Flores-Luna v. Holder

MEMORANDUM **

Efrain Flores-Luna, a native and citizen of Mexico, petitions for review of the Board of Immigration Appeals’ order summarily affirming his appeal from an immigration judge’s (“U”) removal order. We have jurisdiction under 8 U.S.C. § 1252. We review de novo whether a particular conviction constitutes an aggravated felony, Randhawa v. Ashcroft, 298 F.3d 1148, 1151 (9th Cir.2002), and we deny the petition for review.

The IJ did not err in finding Flores-Luna removable as an aggravated felon under 8 U.S.C. § 1227(a)(2)(A)(iii) because his conviction under CaLPenal Code § 496(a) categorically constitutes a theft offense and Flores-Luna was sentenced to a term of imprisonment of at least one year for his crime. See 8 U.S.C. § 1101(a)(43)(G). Contrary to Flores-Luna’s contention, a conviction under section 496(a) meets the intent requirement for this circuit’s generic definition of a “theft offense.” See Randhawa, 298 F.3d at 1153-54 (requisite intent may be inferred from offender’s knowledge that he or she possessed stolen property); People v. Dishman, 128 Cal.App.3d 717, 721-722, 180 Cal.Rptr. 467 (1982) (to obtain convic*408tion under section 496(a), prosecution must prove defendant knew property was stolen).

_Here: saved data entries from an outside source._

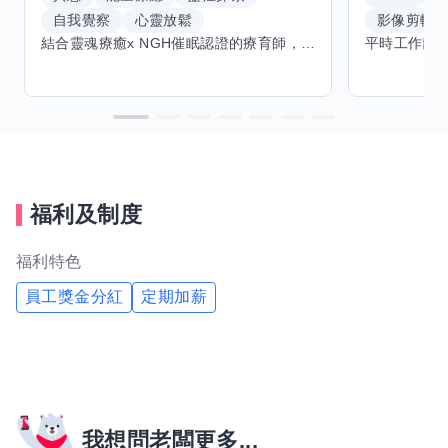
自我覺察
心靈放鬆
影像剪輯
結合靈魂療癒x NGH催眠認證的療育師，主要提供潛意識探索和靈魂導向的催眠療育。你會全程100%清醒跟我對話。
福利及制度
福利特色
員工獎金分紅
定期加薪
我想問老闆更多...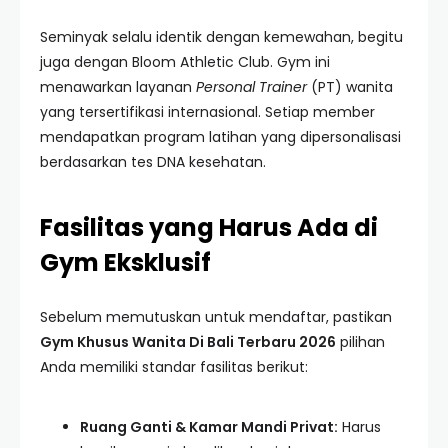
Seminyak selalu identik dengan kemewahan, begitu
juga dengan Bloom Athletic Club. Gym ini
menawarkan layanan
Personal Trainer
(PT) wanita
yang tersertifikasi internasional. Setiap member
mendapatkan program latihan yang dipersonalisasi
berdasarkan tes DNA kesehatan.
Fasilitas yang Harus Ada di
Gym Eksklusif
Sebelum memutuskan untuk mendaftar, pastikan
Gym Khusus Wanita Di Bali Terbaru 2026
pilihan
Anda memiliki standar fasilitas berikut:
Ruang Ganti & Kamar Mandi Privat:
Harus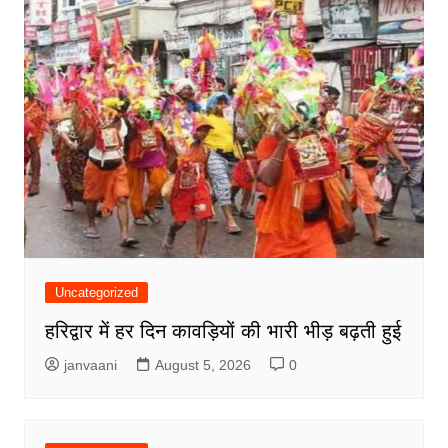
Uncategorized
हरिद्वार में हर दिन कावड़ियों की भारी भीड़ बढ़ती हुई
janvaani
August 5, 2026
0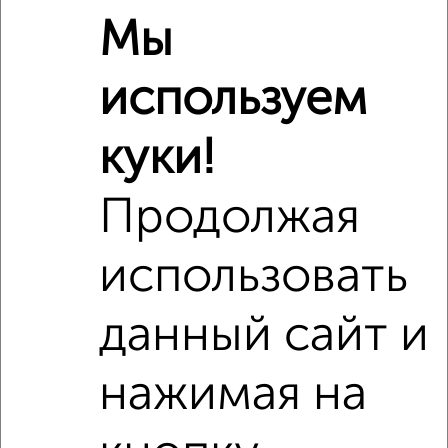
Мы
Похожие предложения рядом
используем
1‑комнатные квартиры недалеко от Новосёлки 2
куки!
Продолжая
использовать
данный сайт и
нажимая на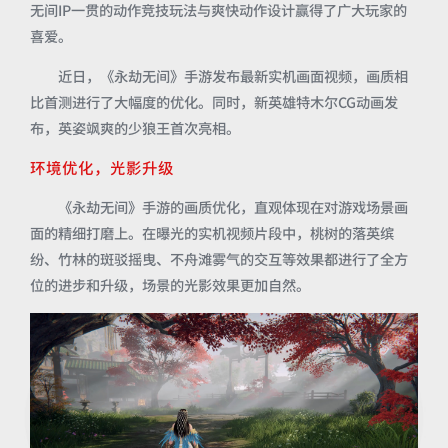
无间IP一贯的动作竞技玩法与爽快动作设计赢得了广大玩家的
喜爱。
近日，《永劫无间》手游发布最新实机画面视频，画质相
比首测进行了大幅度的优化。同时，新英雄特木尔CG动画发
布，英姿飒爽的少狼王首次亮相。
环境优化，光影升级
《永劫无间》手游的画质优化，直观体现在对游戏场景画
面的精细打磨上。在曝光的实机视频片段中，桃树的落英缤
纷、竹林的斑驳摇曳、不舟滩雾气的交互等效果都进行了全方
位的进步和升级，场景的光影效果更加自然。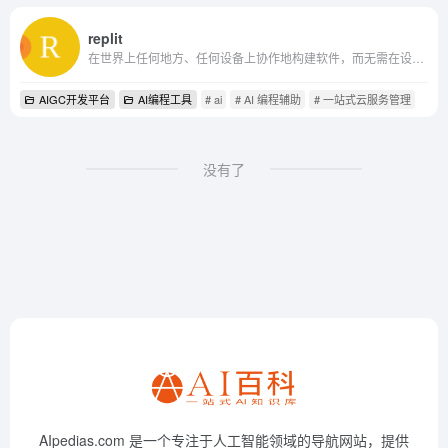
replit
在世界上任何地方、任何设备上协作地构建软件，而无需在设置上花费一秒钟
AIGC开发平台
AI编程工具
# ai
# AI 编程辅助
# 一站式云服务管理
没有了
AIpedias.com 是一个专注于人工智能领域的导航网站，提供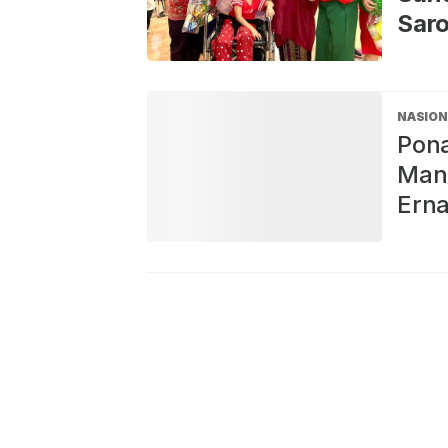
Sar
NASION
Pon
Mang
Ern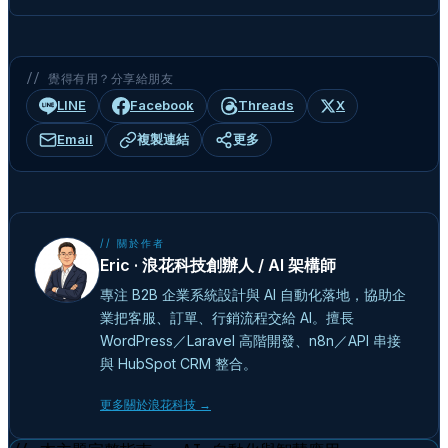
// 覺得有用？分享給朋友
LINE
Facebook
Threads
X
Email
複製連結
更多
// 關於作者
Eric · 浪花科技創辦人 / AI 架構師
專注 B2B 企業系統設計與 AI 自動化落地，協助企
業把客服、訂單、行銷流程交給 AI。擅長
WordPress／Laravel 高階開發、n8n／API 串接
與 HubSpot CRM 整合。
更多關於浪花科技 →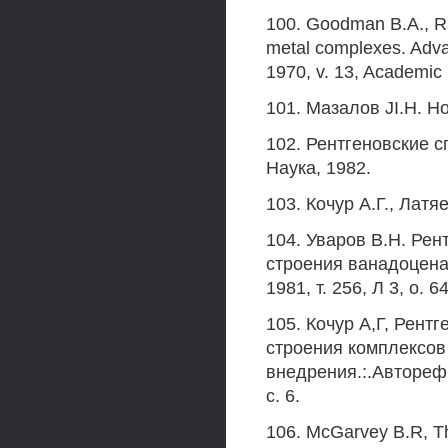
100. Goodman В.А., Ray
metal complexes. Adva
1970, v. 13, Academic
101. Мазалов JI.H. Н
102. Рентгеновские 
Наука, 1982.
103. Кочур А.Г., Латя
104. Уваров B.H. Ре
строения ванадоцена
1981, т. 256, Л 3, о. 6
105. Кочур А,Г, Рент
строения комплексов
внедрения.:.Автореф.
с. 6.
106. McGarvey B.R, The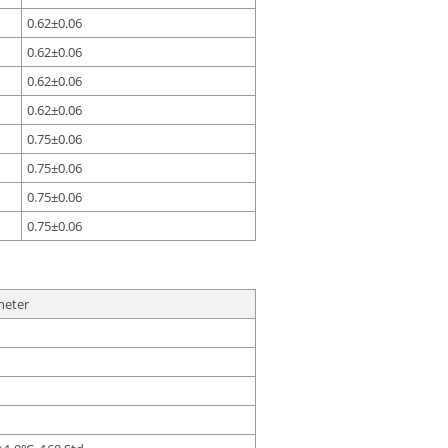
0.62±0.06
0.62±0.06
0.62±0.06
0.62±0.06
0.75±0.06
0.75±0.06
0.75±0.06
0.75±0.06
meter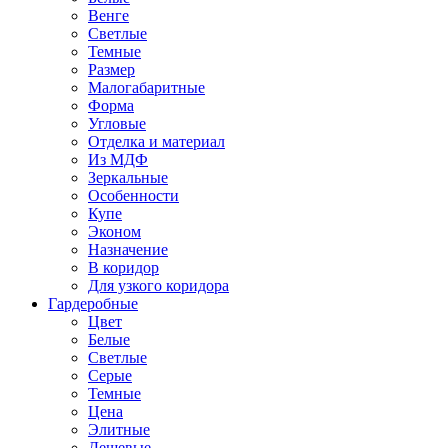
Венге
Светлые
Темные
Размер
Малогабаритные
Форма
Угловые
Отделка и материал
Из МДФ
Зеркальные
Особенности
Купе
Эконом
Назначение
В коридор
Для узкого коридора
Гардеробные
Цвет
Белые
Светлые
Серые
Темные
Цена
Элитные
Дешевые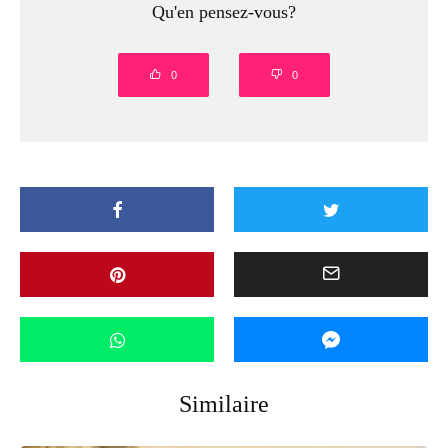
Qu'en pensez-vous?
0
0
Similaire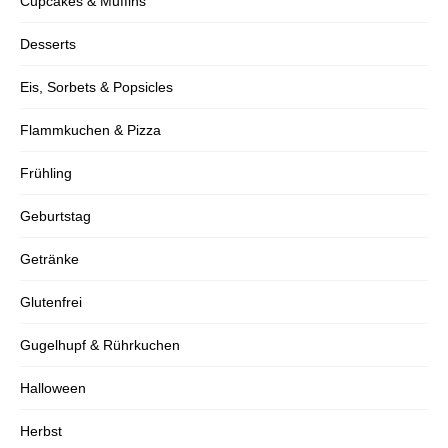
Cupcakes & Muffins
Desserts
Verpasse kein Rezept mehr und erhalte
regelmäßig neue Rezepte per Mail.
Eis, Sorbets & Popsicles
Flammkuchen & Pizza
Frühling
Geburtstag
Getränke
Glutenfrei
Gugelhupf & Rührkuchen
Halloween
Herbst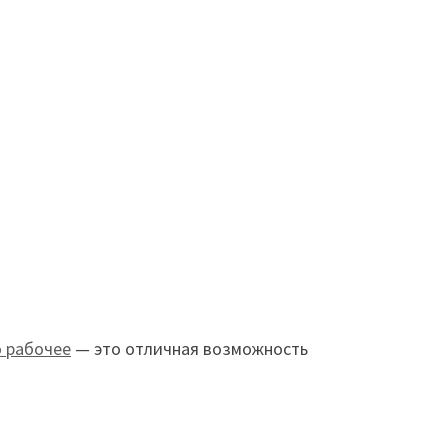
о рабочее
— это отличная возможность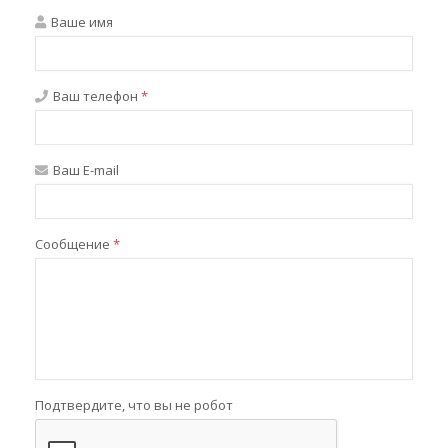
Ваше имя
Ваш телефон
*
Ваш E-mail
Сообщение
*
Подтвердите, что вы не робот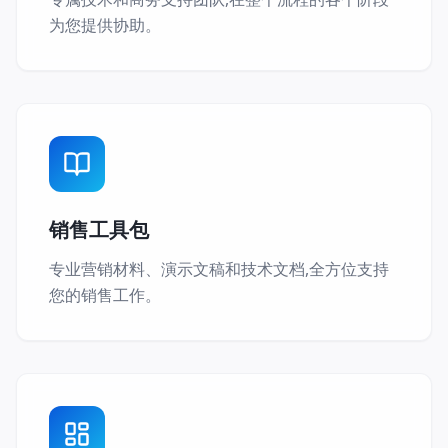
为您提供协助。
销售工具包
专业营销材料、演示文稿和技术文档,全方位支持
您的销售工作。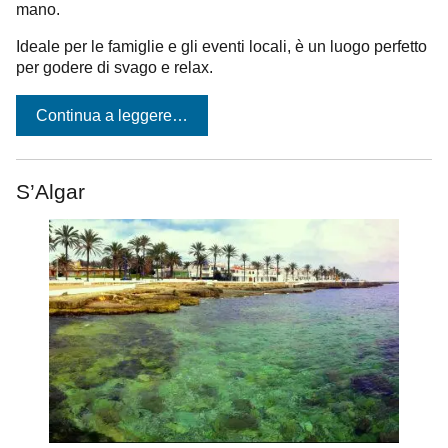
mano.
Ideale per le famiglie e gli eventi locali, è un luogo perfetto
per godere di svago e relax.
Continua a leggere…
S’Algar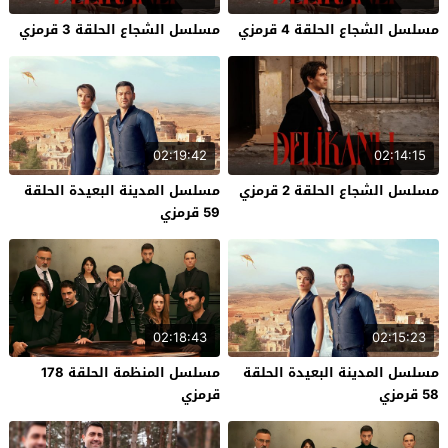
مسلسل الشجاع الحلقة 4 قرمزي
مسلسل الشجاع الحلقة 3 قرمزي
02:19:42
02:14:15
مسلسل الشجاع الحلقة 2 قرمزي
مسلسل المدينة البعيدة الحلقة
59 قرمزي
02:18:43
02:15:23
مسلسل المدينة البعيدة الحلقة
مسلسل المنظمة الحلقة 178
58 قرمزي
قرمزي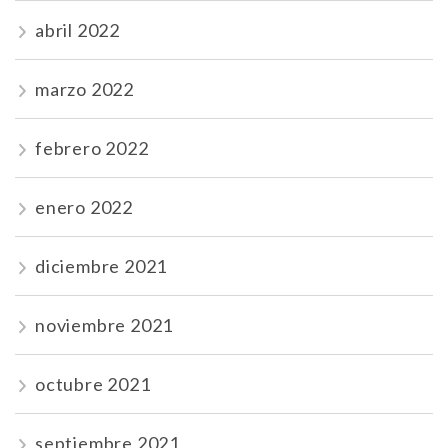
abril 2022
marzo 2022
febrero 2022
enero 2022
diciembre 2021
noviembre 2021
octubre 2021
septiembre 2021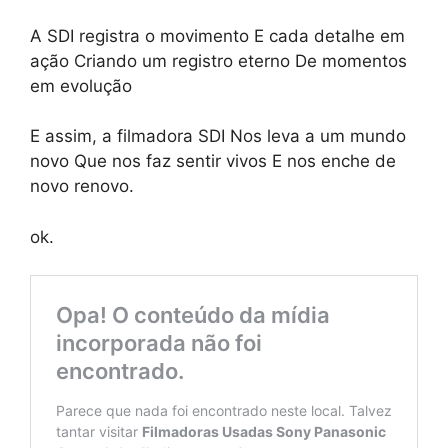
A SDI registra o movimento E cada detalhe em
ação Criando um registro eterno De momentos
em evolução
E assim, a filmadora SDI Nos leva a um mundo
novo Que nos faz sentir vivos E nos enche de
novo renovo.
ok.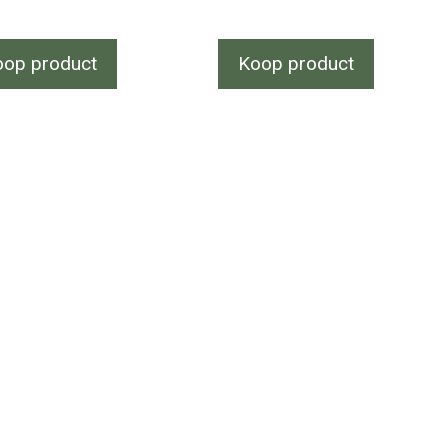
oop product
Koop product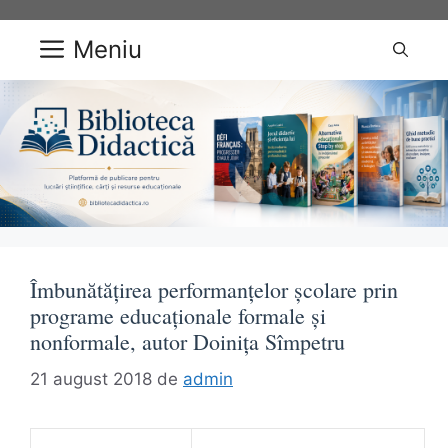
Sari
la
Meniu
conținut
Îmbunătăţirea performanţelor şcolare prin
programe educaţionale formale şi
nonformale, autor Doinița Sîmpetru
21 august 2018
de
admin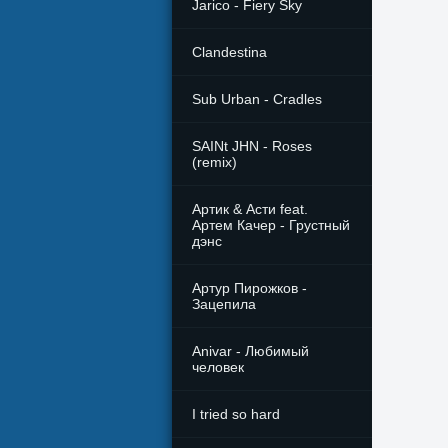
Jarico - Fiery Sky
Clandestina
Sub Urban - Cradles
SAINt JHN - Roses
(remix)
Артик & Асти feat.
Артем Качер - Грустный
дэнс
Артур Пирожков -
Зацепила
Anivar - Любимый
человек
I tried so hard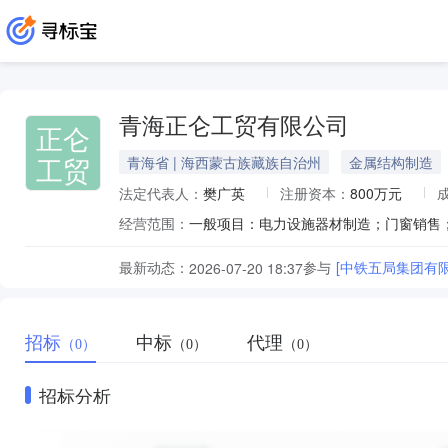
青海正仑工贸有限公司
正仑
工贸
青海省 | 海西蒙古族藏族自治州
金属结构制造
法定代表人：
樊广英
注册资本：
800万元
经营范围：
最新动态：
参与
[中铁五局集团有
2026-07-20 18:37
招标
中标
代理
（0）
（0）
（0）
招标分析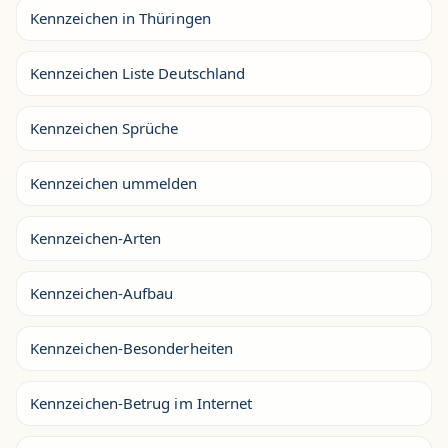
Kennzeichen in Thüringen
Kennzeichen Liste Deutschland
Kennzeichen Sprüche
Kennzeichen ummelden
Kennzeichen-Arten
Kennzeichen-Aufbau
Kennzeichen-Besonderheiten
Kennzeichen-Betrug im Internet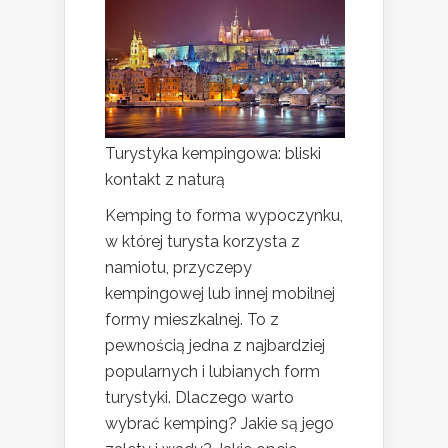
Turystyka kempingowa: bliski
kontakt z naturą
Kemping to forma wypoczynku,
w której turysta korzysta z
namiotu, przyczepy
kempingowej lub innej mobilnej
formy mieszkalnej. To z
pewnością jedna z najbardziej
popularnych i lubianych form
turystyki. Dlaczego warto
wybrać kemping? Jakie są jego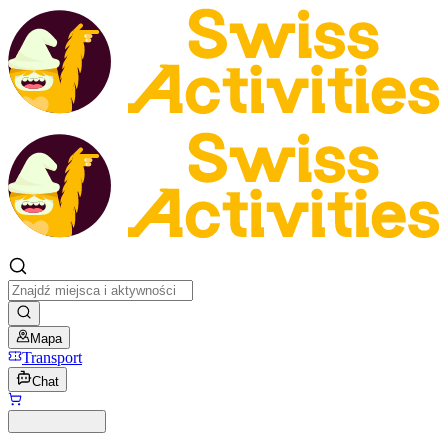
Mapa
Transport
Chat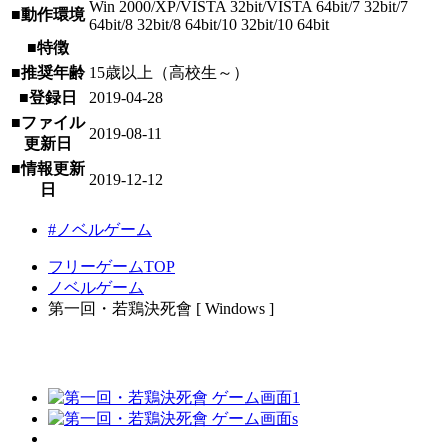
Win 2000/XP/VISTA 32bit/VISTA 64bit/7 32bit/7
■動作環境
64bit/8 32bit/8 64bit/10 32bit/10 64bit
■特徴
■推奨年齢
15歳以上（高校生～）
■登録日
2019-04-28
■ファイル
2019-08-11
更新日
■情報更新
2019-12-12
日
#ノベルゲーム
フリーゲームTOP
ノベルゲーム
第一回・若鶏決死會 [ Windows ]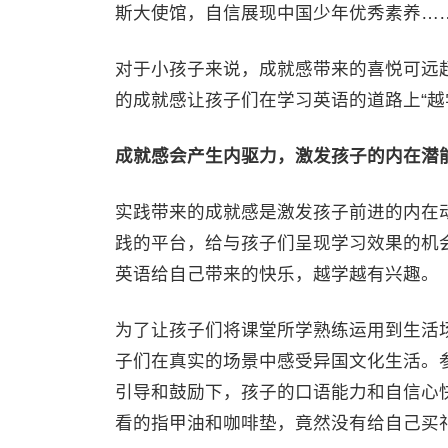
斯大使馆，自信展现中国少年优秀素养…
对于小孩子来说，成就感带来的喜悦可远
的成就感让孩子们在学习英语的道路上“越
成就感
会产生内驱力，激发孩子的内在潜
实践带来的成就感是激发孩子前进的内在
践的平台，给与孩子们呈现学习效果的机
英语给自己带来的快乐，越学越有兴趣。
为了让孩子们将课堂所学熟练运用到生活场
子们在真实的场景中感受异国文化生活。
引导和鼓励下，孩子的口语能力和自信心
看的指甲油和咖啡垫，竟然没有给自己买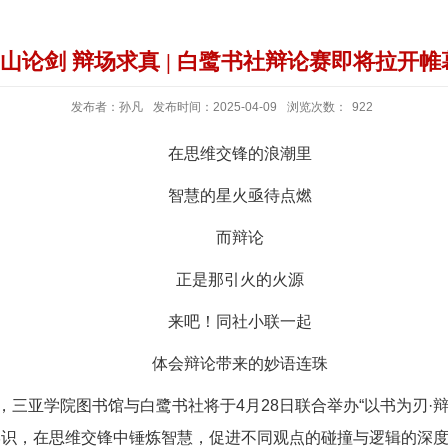
山论剑 辩场求真 | 白鹭书社辩论赛即将拉开帷
发布者：孙凡
发布时间：2025-04-09
浏览次数：
922
在思维交锋的浪潮里
智慧的星火亟待点燃
而辩论
正是那引火的火源
来吧！同社小联一起
体会辩论带来的妙语连珠
三亚学院图书馆与白鹭书社将于4月28日联合举办“以书为刃·辩
学识，在思维交锋中锤炼智慧，促进不同观点的碰撞与逻辑的深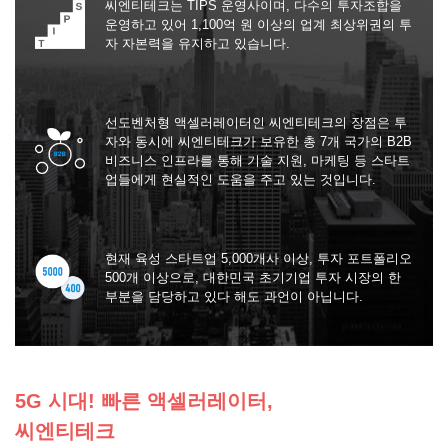
씨엔티테크는 TIPS 운영사이며, 다수의 투자조합을
운영하고 있어 1,100억 원 이상의 업계 최상위권의 투
자 자본력을 유지하고 있습니다.
선도벤처형 액셀러레이터인 씨엔티테크의 장점은 투
자와 동시에 씨엔티테크가 보유한 총 7개 국가의 B2B
비즈니스 인프라를 통해 기술 지원, 마케팅 등 스타트
업들에게 현실적인 도움을 주고 있는 것입니다.
현재 육성 스타트업 5,000개사 이상, 투자 포트폴리오
500개 이상으로, 대한민국 초기기업 투자 시장의 한
부분을 담당하고 있다 해도 과언이 아닙니다.
5G 시대! 빠른 액셀러레이터,
씨엔티테크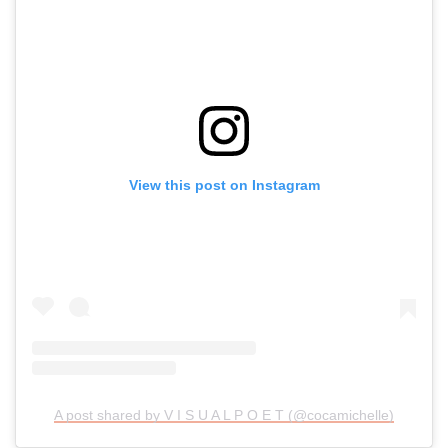
View this post on Instagram
A post shared by V I S U A L P O E T (@cocamichelle)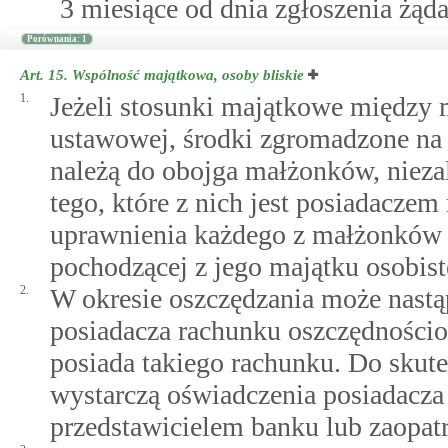
3 miesiące od dnia zgłoszenia żąda
Porównania: 1
Art. 15.
Wspólność majątkowa, osoby bliskie
1.
Jeżeli stosunki majątkowe między
ustawowej, środki zgromadzone n
należą do obojga małżonków, nieza
tego, które z nich jest posiadaczem
uprawnienia każdego z małżonków 
pochodzącej z jego majątku osobist
2.
W okresie oszczędzania może nastą
posiadacza rachunku oszczędnościo
posiada takiego rachunku. Do skut
wystarczą oświadczenia posiadacza 
przedstawicielem banku lub zaopat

Flores-Luna’s contention that section 496(a) is overbroad because it allows conviction for aiding and abetting is foreclosed by Gonzales v. Duenas-Alvarez, 549 U.S. 183, 127 S.Ct. 815, 166 L.Ed.2d 683 (2007).

PETITION FOR REVIEW DENIED.

This disposition is not appropriate for publication and is not precedent except as provided by 9th Cir. R. 36-3.